I was wondering if we could combinatorially interprete the following identity

$$\sum_{i=r}^{n}(2i-r)\binom{i-1}{r-1}^2=r\binom{n}{r}^2$$

Answer 1

As usual let $[n]=\{1,\ldots,n\}$. Let $[n]^r$ be the family of $r$-subsets of $[n]$. Then $r\binom{n}r^2$ is the cardinality of

$$\mathscr{T}=\{\langle A,B,i\rangle\in[n]^r\times[n]^r\times[n]:i\in A\}\;.$$

That is, it’s the number of ways to choose two $r$-subsets of $[n]$, $A$ and $B$, and then to single out a specific element of $A$, the first $r$-subset.

For $\langle A,B,i\rangle\in\mathscr{T}$ let $m_{\langle A,B,i\rangle}=\max(A\cup B)$; clearly $r\le m_{\langle A,B,i\rangle}\le n$. For $k=0,\ldots,n-r$ let

$$\mathscr{T}_k=\{T\in\mathscr{T}:m_T=r+k\}\;.$$

Say that $T=\langle A,B,i\rangle\in\mathscr{T}_k$. If $m_T=\max A$, there are $\binom{r+k-1}{r-1}$ ways to choose the rest of $A$, $\binom{r+k}r$ ways to choose $B$, and $r$ ways to choose $i$, for a total of

$$r\binom{r+k}r\binom{r+k-1}{r-1}=r\cdot\frac{r+k}r\binom{r+k-1}{r-1}^2=(r+k)\binom{r+k-1}{r-1}^2$$

possibilities.
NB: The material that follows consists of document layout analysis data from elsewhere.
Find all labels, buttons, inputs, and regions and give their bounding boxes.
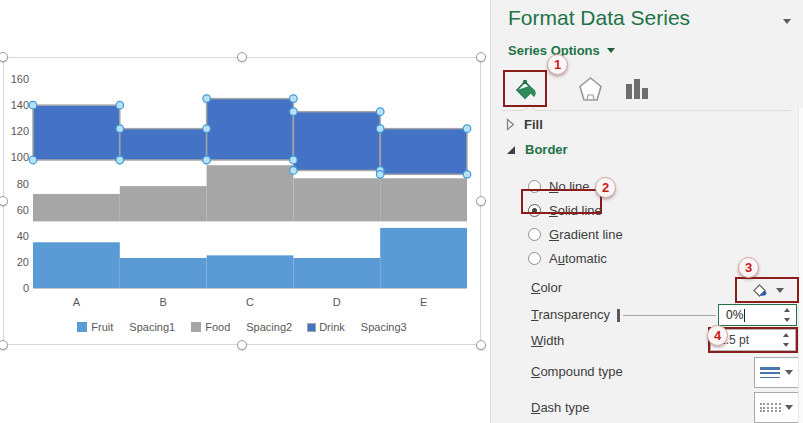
chart-frame-handle[interactable] [476, 196, 486, 206]
legend-marker-icon [77, 322, 87, 332]
legend-item[interactable]: Spacing3 [361, 321, 407, 333]
annotation-box-1 [503, 70, 547, 107]
series-band-fruit[interactable] [293, 258, 380, 288]
compound-type-label: Compound type [531, 364, 623, 379]
selection-handle-icon[interactable] [290, 167, 298, 175]
series-options-tab-bar-chart-icon[interactable] [625, 77, 649, 100]
selection-handle-icon[interactable] [290, 95, 298, 103]
series-band-drink[interactable] [380, 129, 467, 175]
selection-handle-icon[interactable] [203, 95, 211, 103]
width-spinner[interactable] [781, 333, 791, 347]
legend-marker-icon [191, 322, 201, 332]
section-fill[interactable]: Fill [506, 117, 543, 132]
compound-type-dropdown[interactable] [754, 357, 799, 388]
transparency-value: 0% [726, 308, 743, 322]
selection-handle-icon[interactable] [116, 101, 124, 109]
series-band-fruit[interactable] [120, 258, 207, 288]
chart-frame-handle[interactable] [237, 52, 247, 62]
spin-up-icon[interactable] [783, 333, 789, 337]
radio-automatic[interactable]: Automatic [528, 248, 607, 268]
selection-handle-icon[interactable] [116, 125, 124, 133]
border-color-picker-button[interactable] [737, 279, 797, 301]
transparency-slider-handle[interactable] [617, 309, 620, 322]
dash-type-dropdown[interactable] [754, 392, 799, 423]
y-tick-label: 120 [11, 125, 29, 137]
series-band-drink[interactable] [120, 129, 207, 160]
chart-object[interactable]: 020406080100120140160ABCDE FruitSpacing1… [3, 57, 481, 345]
annotation-badge-3: 3 [738, 257, 759, 278]
selection-handle-icon[interactable] [376, 125, 384, 133]
section-border[interactable]: Border [506, 142, 568, 157]
annotation-badge-2: 2 [595, 177, 616, 198]
series-band-food[interactable] [207, 165, 294, 221]
chevron-down-icon [607, 48, 615, 53]
legend-item[interactable]: Food [191, 321, 230, 333]
series-band-food[interactable] [293, 178, 380, 221]
legend-label: Drink [319, 321, 345, 333]
pane-options-chevron-down-icon[interactable] [783, 19, 791, 24]
series-band-fruit[interactable] [380, 228, 467, 288]
series-band-drink[interactable] [207, 99, 294, 160]
y-tick-label: 100 [11, 151, 29, 163]
selection-handle-icon[interactable] [463, 125, 471, 133]
spin-up-icon[interactable] [784, 308, 790, 312]
selection-handle-icon[interactable] [290, 108, 298, 116]
x-tick-label: E [420, 296, 427, 308]
annotation-box-2 [521, 189, 602, 214]
radio-gradient-line[interactable]: Gradient line [528, 224, 623, 244]
expanded-triangle-icon [506, 145, 516, 155]
selection-handle-icon[interactable] [29, 156, 37, 164]
x-tick-label: B [160, 296, 167, 308]
spin-down-icon[interactable] [783, 343, 789, 347]
series-band-food[interactable] [380, 178, 467, 221]
series-band-food[interactable] [120, 186, 207, 221]
legend-label: Spacing3 [361, 321, 407, 333]
series-band-drink[interactable] [33, 105, 120, 160]
transparency-slider-track[interactable] [623, 315, 716, 316]
width-label: Width [531, 333, 564, 348]
transparency-input[interactable]: 0% [718, 304, 797, 326]
radio-icon [528, 228, 541, 241]
chart-frame-handle[interactable] [237, 340, 247, 350]
section-fill-label: Fill [524, 117, 543, 132]
selection-handle-icon[interactable] [376, 171, 384, 179]
series-band-fruit[interactable] [207, 255, 294, 288]
transparency-spinner[interactable] [782, 308, 792, 322]
paint-bucket-color-icon [750, 282, 768, 299]
spin-down-icon[interactable] [784, 318, 790, 322]
selection-handle-icon[interactable] [203, 156, 211, 164]
collapsed-triangle-icon [506, 118, 515, 131]
x-tick-label: D [333, 296, 341, 308]
series-band-food[interactable] [33, 194, 120, 221]
legend-label: Food [205, 321, 230, 333]
legend-item[interactable]: Fruit [77, 321, 113, 333]
effects-tab-pentagon-icon[interactable] [577, 75, 604, 103]
radio-label: Gradient line [549, 227, 623, 242]
chart-frame-handle[interactable] [476, 52, 486, 62]
chart-frame-handle[interactable] [0, 340, 8, 350]
worksheet-area: 020406080100120140160ABCDE FruitSpacing1… [0, 0, 490, 423]
pane-title: Format Data Series [508, 6, 690, 30]
pane-scrollbar[interactable] [798, 108, 803, 423]
selection-handle-icon[interactable] [29, 101, 37, 109]
selection-handle-icon[interactable] [290, 156, 298, 164]
radio-label: Automatic [549, 251, 607, 266]
chevron-down-icon [776, 288, 784, 293]
chart-plot-area[interactable]: 020406080100120140160ABCDE [4, 58, 482, 346]
annotation-badge-4: 4 [707, 325, 728, 346]
legend-label: Fruit [91, 321, 113, 333]
selection-handle-icon[interactable] [376, 108, 384, 116]
series-band-fruit[interactable] [33, 242, 120, 288]
selection-handle-icon[interactable] [203, 125, 211, 133]
color-label: Color [531, 280, 562, 295]
chart-frame-handle[interactable] [476, 340, 486, 350]
chart-legend[interactable]: FruitSpacing1FoodSpacing2DrinkSpacing3 [4, 317, 480, 337]
transparency-label: Transparency [531, 307, 610, 322]
x-tick-label: A [73, 296, 81, 308]
legend-item[interactable]: Drink [308, 321, 345, 333]
legend-item[interactable]: Spacing2 [246, 321, 292, 333]
series-band-drink[interactable] [293, 112, 380, 171]
selection-handle-icon[interactable] [463, 171, 471, 179]
selection-handle-icon[interactable] [116, 156, 124, 164]
legend-item[interactable]: Spacing1 [129, 321, 175, 333]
There are just as many possibilities with $m_T=\max B$. However, that double counts the case in which $\max A=\max B$, which can be chosen in $$r\binom{r+k-1}{r-1}^2$$ ways. The grand total is therefore

$$\begin{align*} |\mathscr{T}_k|&=2(r+k)\binom{r+k-1}{r-1}^2-r\binom{r+k-1}{r-1}^2\\\\ &=\big(2(r+k)-r\big)\binom{r+k-1}{r-1}^2\\\\ &=(2i-r)\binom{i-1}{r-1}^2\;, \end{align*}$$

where $i=r+k$. Thus,

$$r\binom{n}r^2=|\mathscr{T}|=\sum_{k=0}^{n-r}|\mathscr{T}_k|=\sum_{k=0}^{n-r}\big(2(r+k)-r\big)\binom{r+i-1}{r-1}^2=\sum_{i=r}^n(2i-r)\binom{i-1}{r-1}^2\;.$$